Key Takeaways
- GPUs have been widely used for accelerating deep learning, but not for data processing. As part of a major Spark initiative to better unify deep learning and data processing on Spark, GPUs are now a schedulable resource in Apache Spark 3.0.
- When combined with the RAPIDS Accelerator for Apache Spark, Spark can now accelerate SQL and DataFrame data processing on GPUs without code changes.
- The combination of Deep Java Library, Apache Spark 3.x, and NVIDIA GPU computing, simplifies end to end GPU accelerated big data processing pipelines, DL training and inference.
Many large enterprises and AWS customers are interested in adopting deep learning with business use cases ranging from customer service (including object detection from images and video streams, sentiment analysis) to fraud detection and collaboration. However, until recently, there were multiple difficulties with implementing deep learning in enterprise applications:
- The adoption learning curve was steep and required development of internal technical expertise in new programming languages (e.g., Python) and frameworks.
- Deep Learning training and Inference is compute intensive and typically performed on GPUs, while large-scale data engineering was typically programmed in Scala on multi-CPU distributed Apache Spark.

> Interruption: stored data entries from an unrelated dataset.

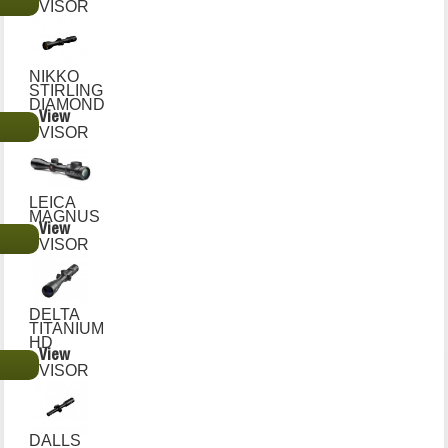
€
VISOR
NIKKO
STIRLING
DIAMOND
View
€
VISOR
LEICA
MAGNUS
View
€
VISOR
DELTA
TITANIUM
HD
View
€
VISOR
DALLS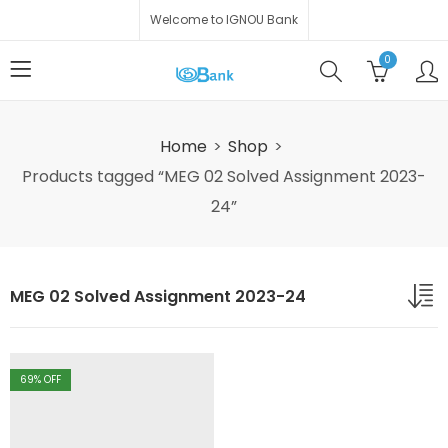
Welcome to IGNOU Bank
0
Home
Shop
Products tagged “MEG 02 Solved Assignment 2023-
24”
MEG 02 Solved Assignment 2023-24
69
% OFF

In this tutorial we share how the combination of Deep Java Learning, Apache Spark 3.x, and NVIDIA GPU computing simplifies deep learning pipelines while improving performance and reducing costs. In this post, you learn about the following:
- Deep learning use cases with Apache Spark
- Speeding up end-to-end ETL, ML, DL pipelines with Apache Spark and NVIDIA GPU computing
- DeepJavaLibrary (DJL), a Deep Learning framework implemented in Java, which aims to make popular open source deep-learning frameworks accessible to Java/Scala developers
- Creating a cluster of GPU machines and using Apache Spark with DJL on Amazon EMR to leverage large-scale image classification in Scala.
Deep Learning on Apache Spark
Data processing and deep learning are often split into two pipelines, one for ETL processing, and one for model training. Enabling deep learning frameworks to integrate with ETL jobs allows for more streamlined ETL/DL pipelines.
Apache Spark has emerged as the standard framework for large-scale, distributed, data analytics processing. Apache Spark's popularity comes from the ease-of-use APIs and high-performance big data processing. Spark is integrated with high-level operators and libraries for SQL, stream processing, machine learning (ML), and graph processing.
Many developers are looking for an efficient and easy way to integrate their deep learning (DL) applications with Spark. However, there is no official support for DL in Spark. There are libraries that try to solve this problem such as TensorFlowOnSpark, Elephas, and CERN, but most of them are engine-dependent. Also most of the Deep Learning Frameworks (PyTorch, TensorFlow, Apache MXNet…) do not have good support for the Java Virtual Machine (JVM), which Spark runs on.
Deep Learning use cases with Apache Spark
In this section, we’ll walk through several DL use cases for different industries using Scala.
Financial Institutions
Machine learning and deep learning have many applications in the financial industry. J.P. Morgan summarized six initiatives for their machine learning applications: Anomaly Detection, Intelligent Pricing, News Analytics, Quantitative Client Intelligence, Smart Documents, Virtual Assistants. This indicates deep learning has its position in many business areas in financial institutions. A good example for this point comes from Monzo bank, a fast-growing UK-based “challenger bank”, which reached its 3 million customers in 2019. They successfully automated 30% to 50% of the potential user’s enquiries by applying Recurrent Neural Networks (RNNs) on their users’ sequential event data.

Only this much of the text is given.